YOUR INSTRUCTIONS ▸ Among the lines below, tally those that contain "Business" and respond with the total only.

Dataset entries:

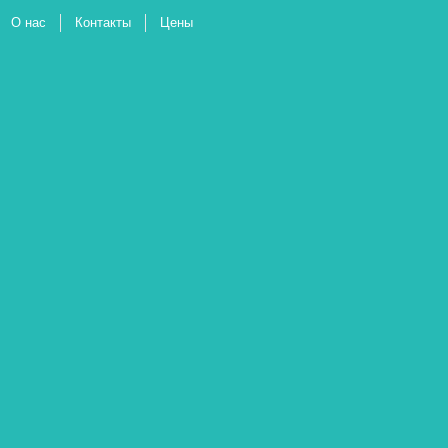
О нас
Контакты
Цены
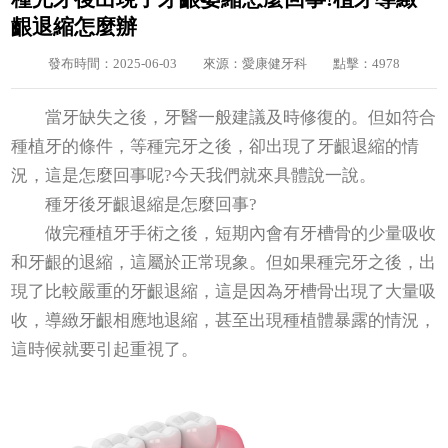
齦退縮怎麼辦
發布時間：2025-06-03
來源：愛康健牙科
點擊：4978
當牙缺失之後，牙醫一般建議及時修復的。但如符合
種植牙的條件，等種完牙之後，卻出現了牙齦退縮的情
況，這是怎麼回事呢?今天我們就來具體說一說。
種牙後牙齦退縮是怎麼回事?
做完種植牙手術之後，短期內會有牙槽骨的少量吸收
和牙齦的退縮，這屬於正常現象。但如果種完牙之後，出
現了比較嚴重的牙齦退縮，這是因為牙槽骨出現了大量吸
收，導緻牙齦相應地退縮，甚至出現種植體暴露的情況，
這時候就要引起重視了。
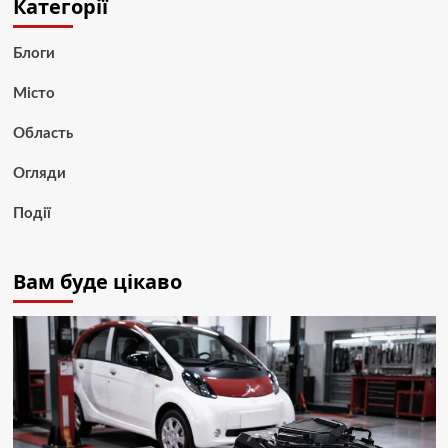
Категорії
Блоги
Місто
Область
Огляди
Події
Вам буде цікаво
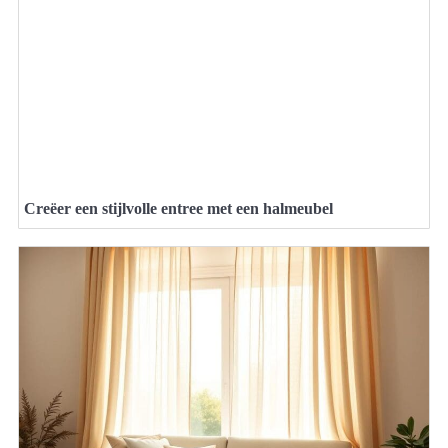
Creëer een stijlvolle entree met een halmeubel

---

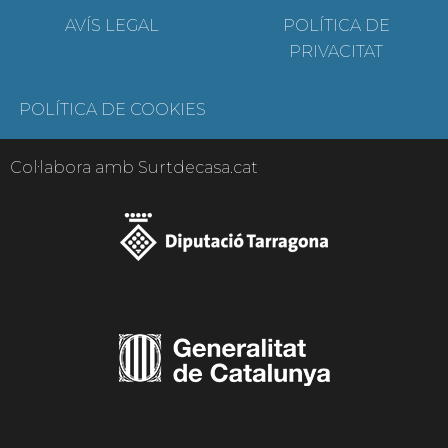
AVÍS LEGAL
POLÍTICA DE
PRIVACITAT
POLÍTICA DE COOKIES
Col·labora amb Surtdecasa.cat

---

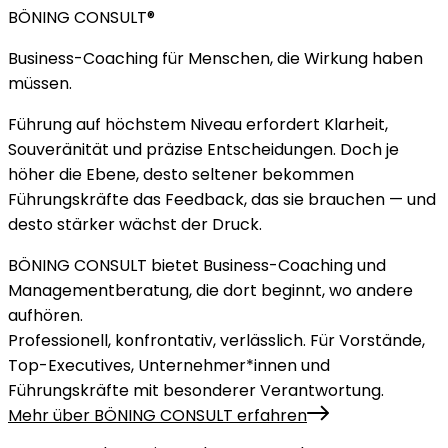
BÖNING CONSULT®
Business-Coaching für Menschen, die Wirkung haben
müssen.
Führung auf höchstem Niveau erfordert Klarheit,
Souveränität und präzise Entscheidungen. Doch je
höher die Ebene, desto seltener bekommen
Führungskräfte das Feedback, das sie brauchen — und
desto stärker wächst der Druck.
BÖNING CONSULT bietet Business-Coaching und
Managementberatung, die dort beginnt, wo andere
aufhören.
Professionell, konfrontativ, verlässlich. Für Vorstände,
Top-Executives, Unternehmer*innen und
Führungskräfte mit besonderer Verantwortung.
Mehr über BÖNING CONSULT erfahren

RESPONSE FOR THIS EXERCISE ▸ 2